Member of the National Assembly
- In office 1993–1998
- Constituency: Matala

Personal details
- Died: 2000 Maseru, Lesotho

= Mats'eliso Moshabesha =

Mosotho politician

Virginia Mats'eliso Moshabesha (died 2000) was a Mosotho politician. She was one of the first group of women elected to the National Assembly of Lesotho in 1993.

==Biography==
Educated in South Africa, Moshabesha trained to be a nurse at Baragwanath and MacCord hospitals, where she earned a certificate in general nursing and a diploma in midwifery. In the early 1970s she attended the Institute of Public Health in Calcutta to study public health nursing and the University of California, Santa Cruz, where she trained to be a family planning practitioner. She worked as a nursing sister and as a co-ordinator for the Lesotho Red Cross. Prior to entering politics, she was a public health nurse for the Lesotho Highlands Water Project.

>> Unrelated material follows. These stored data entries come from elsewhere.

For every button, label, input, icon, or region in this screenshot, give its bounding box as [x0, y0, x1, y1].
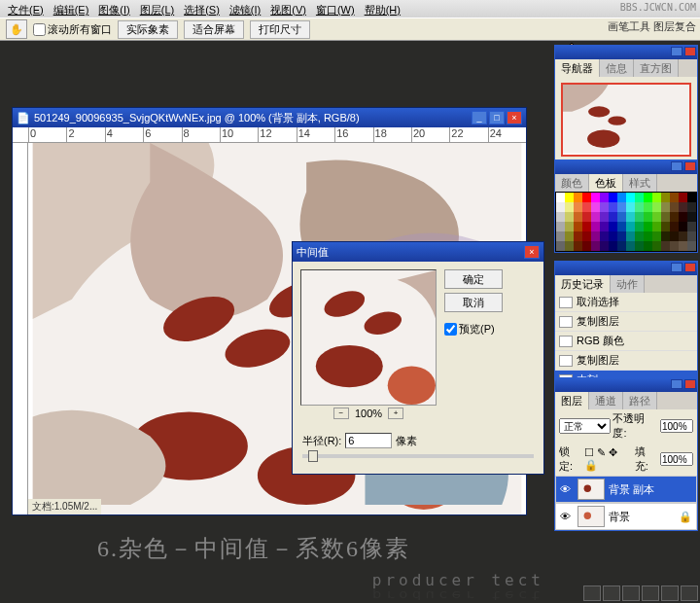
swatch[interactable]	[679, 231, 687, 241]
actual-pixels-button[interactable]: 实际象素	[118, 20, 178, 39]
print-size-button[interactable]: 打印尺寸	[250, 20, 310, 39]
foot-icon[interactable]	[642, 585, 659, 601]
swatch[interactable]	[626, 212, 635, 222]
swatch[interactable]	[670, 193, 679, 202]
swatch[interactable]	[556, 193, 565, 202]
hand-tool-icon[interactable]: ✋	[6, 19, 27, 39]
tab-actions[interactable]: 动作	[611, 275, 645, 293]
swatch[interactable]	[609, 193, 617, 202]
swatch[interactable]	[556, 222, 565, 231]
swatch[interactable]	[565, 222, 574, 231]
swatch[interactable]	[635, 202, 644, 212]
zoom-out-button[interactable]: −	[333, 408, 349, 419]
swatch[interactable]	[617, 202, 626, 212]
swatch[interactable]	[661, 193, 670, 202]
swatch[interactable]	[687, 212, 696, 222]
dialog-close-button[interactable]: ×	[524, 245, 540, 259]
close-button[interactable]: ×	[507, 111, 522, 124]
swatch[interactable]	[617, 231, 626, 241]
swatch[interactable]	[591, 202, 600, 212]
swatch[interactable]	[635, 231, 644, 241]
foot-icon[interactable]	[583, 585, 601, 601]
swatches-grid[interactable]	[555, 192, 697, 252]
swatch[interactable]	[652, 231, 661, 241]
zoom-in-button[interactable]: +	[388, 408, 403, 419]
swatch[interactable]	[670, 241, 679, 251]
swatch[interactable]	[600, 231, 609, 241]
swatch[interactable]	[565, 193, 574, 202]
swatch[interactable]	[635, 193, 644, 202]
layer-row[interactable]: 👁 背景 🔒	[555, 503, 697, 530]
swatch[interactable]	[652, 193, 661, 202]
swatch[interactable]	[679, 241, 687, 251]
swatch[interactable]	[556, 202, 565, 212]
swatch[interactable]	[582, 212, 591, 222]
swatch[interactable]	[626, 231, 635, 241]
tab-channels[interactable]: 通道	[589, 392, 623, 409]
swatch[interactable]	[617, 193, 626, 202]
ok-button[interactable]: 确定	[444, 269, 503, 289]
swatch[interactable]	[670, 231, 679, 241]
swatch[interactable]	[565, 212, 574, 222]
swatch[interactable]	[626, 193, 635, 202]
swatch[interactable]	[556, 212, 565, 222]
eye-icon[interactable]: 👁	[560, 483, 574, 495]
panel-close-icon[interactable]	[684, 47, 696, 56]
swatch[interactable]	[591, 231, 600, 241]
swatch[interactable]	[591, 193, 600, 202]
swatch[interactable]	[574, 193, 582, 202]
swatch[interactable]	[609, 202, 617, 212]
swatch[interactable]	[679, 202, 687, 212]
history-item[interactable]: 复制图层	[555, 312, 697, 332]
swatch[interactable]	[679, 193, 687, 202]
swatch[interactable]	[635, 212, 644, 222]
maximize-button[interactable]: □	[489, 111, 505, 124]
swatch[interactable]	[644, 193, 652, 202]
menu-image[interactable]: 图像(I)	[94, 2, 133, 16]
swatch[interactable]	[582, 241, 591, 251]
eye-icon[interactable]: 👁	[560, 511, 574, 522]
foot-icon[interactable]	[603, 585, 620, 601]
swatch[interactable]	[687, 202, 696, 212]
swatch[interactable]	[617, 212, 626, 222]
swatch[interactable]	[600, 222, 609, 231]
navigator-thumbnail[interactable]	[561, 83, 691, 157]
swatch[interactable]	[591, 212, 600, 222]
swatch[interactable]	[644, 231, 652, 241]
history-item[interactable]: 取消选择	[555, 293, 697, 312]
swatch[interactable]	[679, 222, 687, 231]
swatch[interactable]	[591, 222, 600, 231]
swatch[interactable]	[652, 202, 661, 212]
menu-select[interactable]: 选择(S)	[180, 2, 224, 16]
menu-filter[interactable]: 滤镜(I)	[226, 2, 264, 16]
menu-edit[interactable]: 编辑(E)	[50, 2, 93, 16]
swatch[interactable]	[652, 222, 661, 231]
swatch[interactable]	[609, 222, 617, 231]
history-item[interactable]: 复制图层	[555, 351, 697, 371]
history-item[interactable]: RGB 颜色	[555, 332, 697, 351]
scroll-all-checkbox[interactable]	[33, 23, 46, 36]
swatch[interactable]	[644, 212, 652, 222]
swatch[interactable]	[617, 222, 626, 231]
swatch[interactable]	[582, 193, 591, 202]
opacity-input[interactable]	[660, 419, 693, 433]
panel-close-icon[interactable]	[684, 263, 696, 272]
swatch[interactable]	[600, 212, 609, 222]
preview-checkbox[interactable]	[444, 323, 457, 336]
swatch[interactable]	[652, 212, 661, 222]
swatch[interactable]	[635, 222, 644, 231]
swatch[interactable]	[644, 202, 652, 212]
cancel-button[interactable]: 取消	[444, 293, 503, 312]
tab-styles[interactable]: 样式	[623, 174, 657, 192]
tab-history[interactable]: 历史记录	[555, 275, 611, 293]
swatch[interactable]	[644, 241, 652, 251]
swatch[interactable]	[574, 212, 582, 222]
swatch[interactable]	[670, 212, 679, 222]
panel-min-icon[interactable]	[671, 263, 682, 272]
swatch[interactable]	[626, 241, 635, 251]
swatch[interactable]	[617, 241, 626, 251]
panel-min-icon[interactable]	[671, 379, 682, 389]
swatch[interactable]	[574, 241, 582, 251]
swatch[interactable]	[609, 231, 617, 241]
swatch[interactable]	[600, 241, 609, 251]
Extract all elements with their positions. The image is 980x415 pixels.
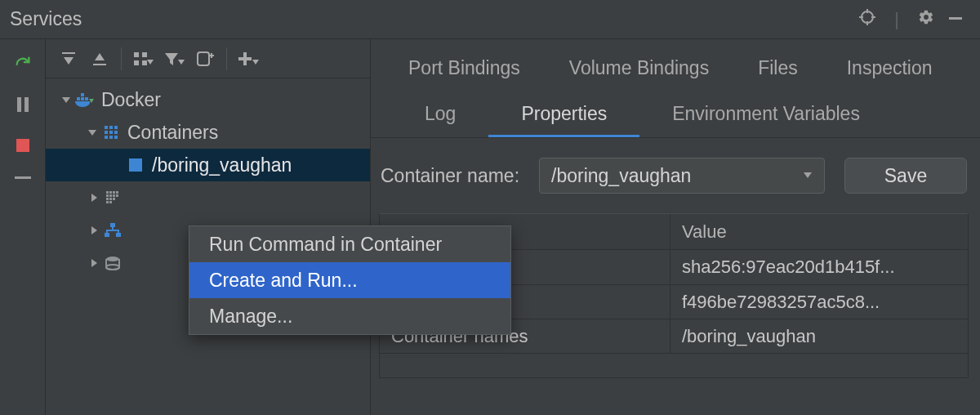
chevron-right-icon[interactable] bbox=[87, 225, 101, 235]
svg-rect-33 bbox=[109, 126, 113, 129]
hide-icon[interactable] bbox=[13, 176, 33, 196]
svg-marker-62 bbox=[804, 172, 812, 178]
context-menu-item-run-command[interactable]: Run Command in Container bbox=[189, 226, 510, 262]
table-cell-value: sha256:97eac20d1b415f... bbox=[670, 250, 968, 284]
add-icon[interactable] bbox=[234, 45, 263, 73]
chevron-right-icon[interactable] bbox=[87, 193, 101, 203]
tab-port-bindings[interactable]: Port Bindings bbox=[384, 47, 545, 93]
tree-node-label: Docker bbox=[101, 89, 161, 111]
detail-tabs-top: Port Bindings Volume Bindings Files Insp… bbox=[371, 47, 980, 93]
tree-node-container-selected[interactable]: /boring_vaughan bbox=[46, 149, 370, 181]
volumes-icon bbox=[101, 256, 124, 270]
tab-volume-bindings[interactable]: Volume Bindings bbox=[545, 47, 733, 93]
svg-marker-16 bbox=[147, 60, 154, 65]
context-menu: Run Command in Container Create and Run.… bbox=[189, 225, 511, 335]
pause-icon[interactable] bbox=[13, 95, 33, 114]
svg-rect-12 bbox=[134, 52, 139, 57]
save-button[interactable]: Save bbox=[844, 158, 967, 194]
svg-rect-45 bbox=[116, 191, 118, 194]
svg-rect-51 bbox=[109, 198, 112, 200]
svg-rect-29 bbox=[81, 93, 84, 96]
svg-rect-27 bbox=[81, 97, 84, 100]
svg-point-61 bbox=[106, 265, 119, 270]
expand-all-icon[interactable] bbox=[54, 45, 83, 73]
chevron-down-icon[interactable] bbox=[85, 127, 100, 137]
svg-rect-40 bbox=[114, 136, 118, 139]
minimize-icon[interactable] bbox=[941, 9, 970, 30]
svg-rect-23 bbox=[238, 57, 252, 60]
toolbar-separator bbox=[226, 47, 227, 70]
run-gutter bbox=[0, 39, 46, 415]
services-tree-panel: Docker Containers /boring_vaughan bbox=[46, 39, 371, 415]
svg-marker-31 bbox=[88, 130, 96, 136]
svg-rect-56 bbox=[110, 223, 115, 227]
new-session-icon[interactable] bbox=[190, 45, 220, 73]
svg-rect-14 bbox=[134, 60, 139, 65]
rerun-icon[interactable] bbox=[13, 54, 33, 74]
tab-files[interactable]: Files bbox=[733, 47, 822, 93]
collapse-all-icon[interactable] bbox=[85, 45, 114, 73]
tab-inspection[interactable]: Inspection bbox=[822, 47, 957, 93]
context-menu-item-manage[interactable]: Manage... bbox=[189, 298, 510, 334]
svg-rect-38 bbox=[105, 136, 108, 139]
svg-rect-39 bbox=[109, 136, 113, 139]
svg-rect-26 bbox=[77, 97, 80, 100]
svg-marker-41 bbox=[91, 194, 97, 202]
svg-marker-17 bbox=[165, 53, 178, 65]
svg-rect-49 bbox=[116, 194, 118, 197]
svg-rect-7 bbox=[24, 97, 29, 112]
svg-rect-6 bbox=[17, 97, 21, 112]
tab-properties[interactable]: Properties bbox=[488, 93, 639, 137]
tab-log[interactable]: Log bbox=[392, 93, 488, 137]
container-name-row: Container name: /boring_vaughan Save bbox=[371, 138, 980, 203]
svg-marker-10 bbox=[95, 53, 105, 60]
table-header-value[interactable]: Value bbox=[670, 214, 968, 250]
svg-point-60 bbox=[106, 257, 119, 261]
table-cell-value: /boring_vaughan bbox=[670, 319, 968, 353]
tool-window-titlebar: Services | bbox=[0, 0, 980, 39]
target-icon[interactable] bbox=[853, 9, 882, 30]
gear-icon[interactable] bbox=[911, 9, 941, 30]
svg-rect-50 bbox=[106, 198, 109, 200]
stop-icon[interactable] bbox=[13, 136, 33, 155]
tab-env-vars[interactable]: Environment Variables bbox=[639, 93, 893, 137]
detail-tabs-sub: Log Properties Environment Variables bbox=[371, 93, 980, 138]
svg-rect-28 bbox=[85, 97, 88, 100]
networks-icon bbox=[101, 223, 124, 238]
chevron-right-icon[interactable] bbox=[87, 258, 101, 268]
svg-rect-34 bbox=[114, 126, 118, 129]
group-by-icon[interactable] bbox=[128, 45, 158, 73]
tool-window-title: Services bbox=[10, 8, 853, 30]
svg-rect-37 bbox=[114, 131, 118, 134]
containers-icon bbox=[100, 125, 122, 140]
container-icon bbox=[124, 158, 147, 172]
svg-rect-57 bbox=[105, 233, 109, 237]
svg-marker-24 bbox=[252, 60, 259, 65]
tree-node-containers[interactable]: Containers bbox=[46, 116, 370, 149]
context-menu-item-create-and-run[interactable]: Create and Run... bbox=[189, 262, 510, 298]
svg-rect-53 bbox=[106, 201, 109, 203]
svg-marker-9 bbox=[64, 57, 74, 65]
svg-rect-5 bbox=[949, 17, 962, 20]
filter-icon[interactable] bbox=[159, 45, 189, 73]
tree-toolbar bbox=[46, 39, 370, 78]
tree-node-docker[interactable]: Docker bbox=[46, 83, 370, 116]
svg-marker-25 bbox=[62, 97, 70, 103]
docker-icon bbox=[74, 92, 96, 107]
tree-node-label: Containers bbox=[127, 122, 218, 144]
titlebar-separator: | bbox=[882, 9, 911, 30]
chevron-down-icon[interactable] bbox=[59, 95, 74, 105]
svg-marker-55 bbox=[91, 226, 97, 234]
svg-rect-35 bbox=[105, 131, 108, 134]
svg-rect-8 bbox=[62, 52, 75, 54]
tree-node-collapsed-images[interactable] bbox=[46, 181, 370, 214]
tree-node-label: /boring_vaughan bbox=[152, 154, 292, 176]
svg-rect-32 bbox=[105, 126, 108, 129]
svg-rect-11 bbox=[93, 64, 106, 65]
svg-marker-18 bbox=[178, 60, 185, 65]
svg-rect-47 bbox=[109, 194, 112, 197]
svg-rect-58 bbox=[116, 233, 121, 237]
container-name-select[interactable]: /boring_vaughan bbox=[539, 158, 825, 194]
svg-rect-54 bbox=[109, 201, 112, 203]
svg-rect-43 bbox=[109, 191, 112, 194]
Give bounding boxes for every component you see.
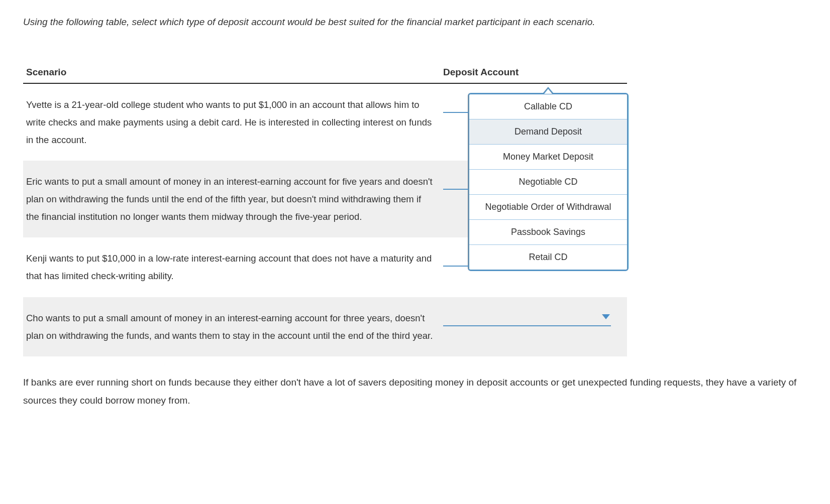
dropdown-option[interactable]: Negotiable Order of Withdrawal (469, 194, 627, 219)
deposit-cell (440, 297, 627, 356)
table-row: Cho wants to put a small amount of money… (23, 297, 627, 356)
col-header-scenario: Scenario (23, 65, 440, 83)
deposit-dropdown[interactable] (443, 309, 611, 326)
dropdown-option[interactable]: Negotiable CD (469, 169, 627, 194)
scenario-table-wrap: Scenario Deposit Account Yvette is a 21-… (23, 65, 807, 356)
dropdown-option[interactable]: Money Market Deposit (469, 144, 627, 169)
chevron-down-icon (602, 314, 610, 319)
dropdown-option[interactable]: Callable CD (469, 94, 627, 119)
scenario-cell: Cho wants to put a small amount of money… (23, 297, 440, 356)
scenario-cell: Eric wants to put a small amount of mone… (23, 161, 440, 237)
scenario-cell: Kenji wants to put $10,000 in a low-rate… (23, 237, 440, 297)
dropdown-list: Callable CDDemand DepositMoney Market De… (468, 93, 629, 271)
col-header-deposit: Deposit Account (440, 65, 627, 83)
instruction-text: Using the following table, select which … (23, 15, 807, 30)
deposit-dropdown-open[interactable]: Callable CDDemand DepositMoney Market De… (468, 87, 629, 271)
footer-text: If banks are ever running short on funds… (23, 373, 807, 410)
scenario-cell: Yvette is a 21-year-old college student … (23, 83, 440, 161)
dropdown-pointer-inner (544, 89, 552, 94)
table-header-row: Scenario Deposit Account (23, 65, 627, 83)
dropdown-option[interactable]: Retail CD (469, 244, 627, 270)
dropdown-option[interactable]: Passbook Savings (469, 219, 627, 244)
dropdown-option[interactable]: Demand Deposit (469, 119, 627, 144)
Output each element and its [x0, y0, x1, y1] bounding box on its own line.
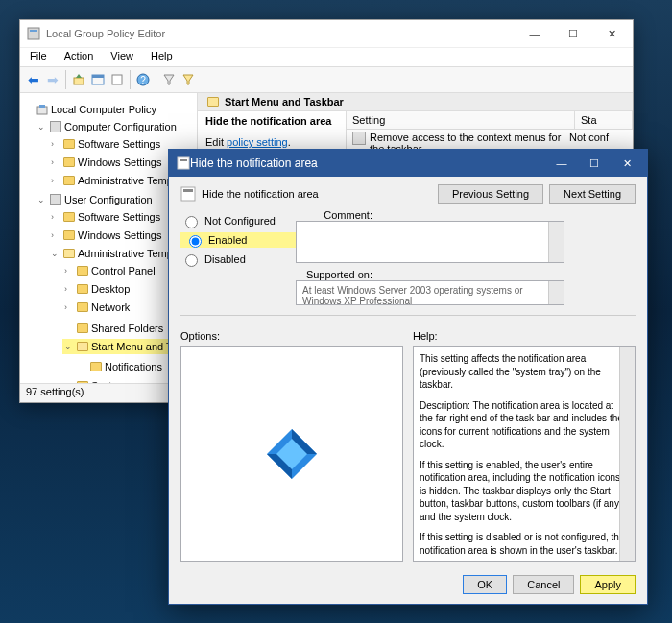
column-header-setting[interactable]: Setting	[347, 111, 575, 129]
apply-button[interactable]: Apply	[580, 575, 636, 594]
help-button[interactable]: ?	[133, 70, 153, 89]
tree-cc-software[interactable]: ›Software Settings	[49, 136, 162, 152]
dialog-close-button[interactable]: ✕	[611, 150, 643, 177]
filter-button[interactable]	[159, 70, 179, 89]
comment-input[interactable]	[296, 221, 564, 263]
tree-notifications[interactable]: Notifications	[76, 359, 164, 374]
list-header: Start Menu and Taskbar	[198, 93, 633, 111]
svg-text:?: ?	[140, 75, 146, 85]
tree-user-config[interactable]: ⌄User Configuration	[36, 192, 155, 207]
app-icon	[26, 26, 41, 41]
next-setting-button[interactable]: Next Setting	[549, 184, 636, 204]
previous-setting-button[interactable]: Previous Setting	[438, 184, 543, 204]
help-label: Help:	[413, 330, 636, 342]
dialog-icon	[177, 156, 190, 170]
svg-rect-5	[112, 75, 122, 84]
menu-file[interactable]: File	[22, 48, 55, 66]
dialog-titlebar[interactable]: Hide the notification area — ☐ ✕	[169, 150, 647, 177]
setting-name: Hide the notification area	[202, 188, 319, 200]
back-button[interactable]: ⬅	[24, 70, 43, 89]
setting-icon	[352, 132, 366, 145]
tree-network[interactable]: ›Network	[62, 300, 132, 315]
column-header-state[interactable]: Sta	[575, 111, 633, 129]
state-radio-group: Not Configured Enabled Disabled	[180, 209, 296, 305]
tree-uc-windows[interactable]: ›Windows Settings	[49, 228, 163, 243]
forward-button[interactable]: ➡	[43, 70, 62, 89]
selected-setting-title: Hide the notification area	[205, 115, 338, 127]
edit-policy-link[interactable]: policy setting	[227, 136, 288, 148]
watermark-logo-icon	[263, 425, 321, 483]
menubar: File Action View Help	[20, 47, 633, 66]
svg-rect-9	[39, 105, 45, 108]
setting-icon	[180, 186, 196, 202]
options-panel	[180, 346, 403, 562]
titlebar[interactable]: Local Group Policy Editor — ☐ ✕	[20, 20, 633, 47]
svg-rect-4	[92, 75, 104, 78]
tree-shared-folders[interactable]: Shared Folders	[62, 321, 165, 336]
tree-uc-software[interactable]: ›Software Settings	[49, 209, 162, 225]
menu-view[interactable]: View	[103, 48, 141, 66]
help-panel[interactable]: This setting affects the notification ar…	[413, 346, 636, 562]
svg-rect-14	[183, 189, 193, 192]
radio-not-configured[interactable]: Not Configured	[180, 213, 296, 228]
ok-button[interactable]: OK	[463, 575, 507, 594]
radio-disabled[interactable]: Disabled	[180, 252, 296, 267]
tree-computer-config[interactable]: ⌄Computer Configuration	[36, 119, 179, 134]
up-button[interactable]	[69, 70, 88, 89]
menu-action[interactable]: Action	[57, 48, 102, 66]
policy-dialog: Hide the notification area — ☐ ✕ Hide th…	[168, 149, 648, 605]
toolbar: ⬅ ➡ ?	[20, 66, 633, 93]
close-button[interactable]: ✕	[592, 22, 631, 45]
comment-label: Comment:	[296, 209, 372, 221]
tree-cc-windows[interactable]: ›Windows Settings	[49, 155, 163, 170]
svg-rect-8	[37, 107, 47, 114]
dialog-minimize-button[interactable]: —	[545, 150, 578, 177]
svg-rect-12	[180, 159, 187, 161]
export-button[interactable]	[108, 70, 127, 89]
folder-icon	[207, 97, 219, 107]
supported-on-label: Supported on:	[296, 269, 372, 280]
cancel-button[interactable]: Cancel	[513, 575, 574, 594]
window-title: Local Group Policy Editor	[46, 28, 516, 39]
radio-enabled[interactable]: Enabled	[180, 232, 296, 248]
svg-rect-1	[30, 30, 37, 32]
maximize-button[interactable]: ☐	[554, 22, 592, 45]
svg-rect-11	[178, 157, 189, 169]
options-label: Options:	[180, 330, 403, 342]
dialog-maximize-button[interactable]: ☐	[578, 150, 611, 177]
tree-root[interactable]: Local Computer Policy	[22, 102, 158, 117]
dialog-title: Hide the notification area	[190, 156, 545, 170]
show-hide-button[interactable]	[88, 70, 108, 89]
svg-rect-2	[74, 78, 84, 84]
filter-options-button[interactable]	[179, 70, 198, 89]
minimize-button[interactable]: —	[516, 22, 554, 45]
supported-on-text: At least Windows Server 2003 operating s…	[296, 280, 564, 305]
menu-help[interactable]: Help	[143, 48, 180, 66]
tree-control-panel[interactable]: ›Control Panel	[62, 263, 157, 278]
tree-desktop[interactable]: ›Desktop	[62, 281, 132, 297]
svg-rect-0	[28, 28, 39, 39]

Moshabesha was a Basutoland Congress Party (BCP) candidate in Matala in the 1993 general elections, and was one of three women elected, becoming the first female members of the National Assembly. She became chief whip for the government. Prior to the 1998 elections she was nominated by the BCP central branch as a potential candidate for Mafeteng, a seat held by Minister of Education Lesao Lehohla. Although a meeting of the constituency branch of the party selected Lehohla as the candidate, the party attempted to rule the election unconstitutional. The matter was eventually brought to the High Court, who ruled in Lehohla's favour. Moshabesha remained a member of the party's central committee until her death at the Queen Elizabeth II hospital in Maseru in 2000.